Who is this Russell Brand guy, anyways? It seems like only yesterday I had never heard of the scrawny, over-enunciating, seldom bathed Brit, and already he's something of a household name. But whose choice was that? Unlike other rising stars of comedy in the last few years like Seth Rogen and Zach Galifianakis, Brand doesn't actually appear to have that much of a following stateside, his biggest hits, Forgetting Sarah Marshall and last summer's spin-off Get Him to the Greek, each only just inching past sixty million dollars domestic. Sure, the recent Hop, in which Brand lends his voice to an animated rendition of the Easter Bunny's son, is technically his highest grossing feature, but is that something you really want to brag about? This kind of thing is seen all the time in the music industry, but seldom at the flicks: The big-wigs in some far away office building deciding what we like for us, rather than taking our cues and following suit. The Hollywood machine grinds on, and here he is yet again, starring in the 2011 update of Arthur, whether you wanted it or not.

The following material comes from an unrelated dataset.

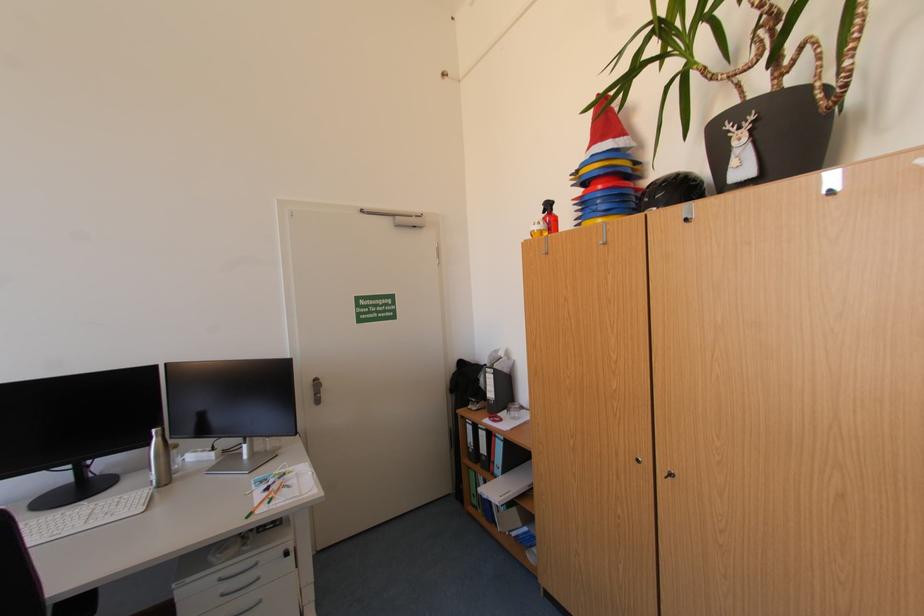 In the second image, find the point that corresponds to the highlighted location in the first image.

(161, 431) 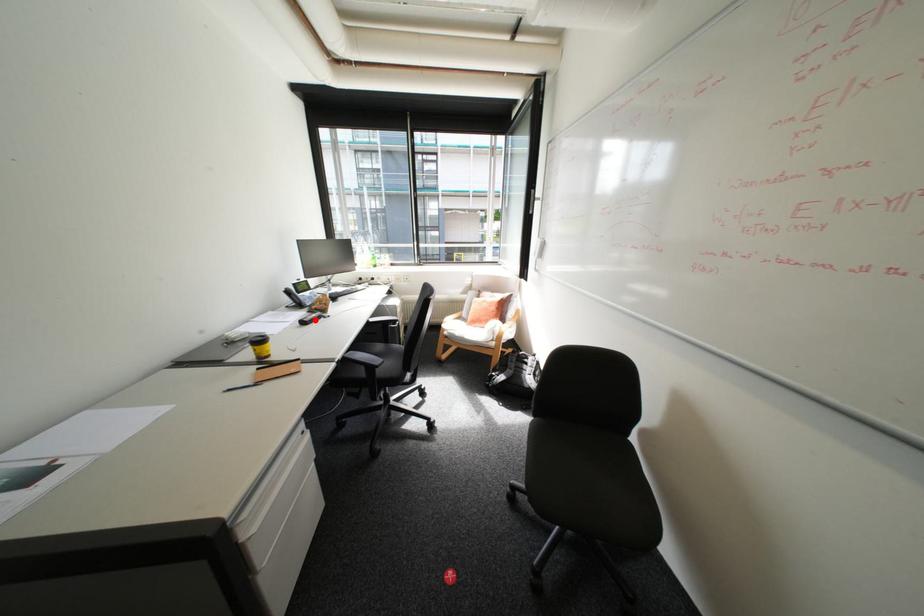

Brand occupies the titular role, an heir to a multi-billion dollar company who also happens to be a boy trapped in a man's body. A spend thrift if ever there was one, and a drunkard to top them all, Arthur is without match when it comes to attracting press, and his straight-laced, CEO mother (Geraldine James) has had enough. Fearing for her company, she offers Arthur an ultimatum: marry type-A business lady Susan (Jennifer Garner), or lose his inheritance. Not about to throw away his cash just yet, Arthur agrees, but as he goes through the motions of the wedding preparation, he meets and falls for a kindred spirit, train station tour guide Naomi (Greta Gerwig). The two strike up a not-so-secret relationship, Arthur attempting to diffuse the situation between swigs of vodka and whisky.

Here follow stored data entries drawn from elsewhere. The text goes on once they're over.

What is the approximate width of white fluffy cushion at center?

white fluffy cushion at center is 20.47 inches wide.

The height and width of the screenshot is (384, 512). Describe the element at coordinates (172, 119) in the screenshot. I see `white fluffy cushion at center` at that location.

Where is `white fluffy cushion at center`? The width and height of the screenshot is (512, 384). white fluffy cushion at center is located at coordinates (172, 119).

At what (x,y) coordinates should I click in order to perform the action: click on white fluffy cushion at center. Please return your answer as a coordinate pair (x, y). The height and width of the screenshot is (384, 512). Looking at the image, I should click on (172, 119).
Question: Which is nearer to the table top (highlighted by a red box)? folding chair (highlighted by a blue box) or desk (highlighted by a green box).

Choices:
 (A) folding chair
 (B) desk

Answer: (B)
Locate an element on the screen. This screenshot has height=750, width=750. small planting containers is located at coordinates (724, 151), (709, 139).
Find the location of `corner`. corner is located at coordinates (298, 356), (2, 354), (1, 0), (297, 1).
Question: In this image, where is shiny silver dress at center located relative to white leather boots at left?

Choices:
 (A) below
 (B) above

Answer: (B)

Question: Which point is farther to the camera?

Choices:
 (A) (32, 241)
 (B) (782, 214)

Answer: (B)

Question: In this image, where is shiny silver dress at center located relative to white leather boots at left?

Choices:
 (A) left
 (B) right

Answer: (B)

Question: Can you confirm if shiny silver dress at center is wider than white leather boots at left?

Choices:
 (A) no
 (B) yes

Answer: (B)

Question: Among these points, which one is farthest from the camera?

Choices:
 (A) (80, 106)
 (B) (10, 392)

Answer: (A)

Arthur is the debut feature from TV guy Jason Winer, and for the most part, one can hardly tell. The movie is essentially a romantic comedy, and as such, Winer moves it along at a nice pace, a few bubbly pop-songs and shots of glowing faces proving that he at least knows the motions. He's a subtle but promising craftsman, and though nothing about the movie's production really stands out, it's a smooth product that goes down easy. Of course, it never hurts to have this kind of cast. Besides the players listed above, Arthur also boasts of a warm and empathetic turn by Helen Mirren, and an enjoyably over-the-top Nick Nolte. Add to this Gerwig, an actress well-versed in single-handedly elevating the quality of her movies, who's breezy/sexy/charming/natural dream girl goes a long ways towards justifying some of Arthur's more foolish actions.
But herein lies the rub: neither Arthur nor the actor behind him are particularly likable (though he is undeniably suited for the role). The movie's namesake is endlessly irresponsible, seeming to only care about himself, his money, and his ability to remain intoxicated. It should not be denied that he has a certain degree of charm, and his chemistry with Gerwig is spot-on, but the rampant abuse of his privileges, whether in the form of maniacal spending habits in the face of a depression, or his blatant abuse of Mirren's energy and patience, make him difficult to cheer on. But this Arthur wasn't ever really aiming to set the word on fire anyways. Flawed as it may be, Arthur still makes for a pleasant enough trip to the movies, enjoyable while you're there, and forgotten the moment you leave, which seems to have been the goal of its creators all along. It might not be the loftiest aspiration, but as far as passing a couple hours is concerned, one could do much worse.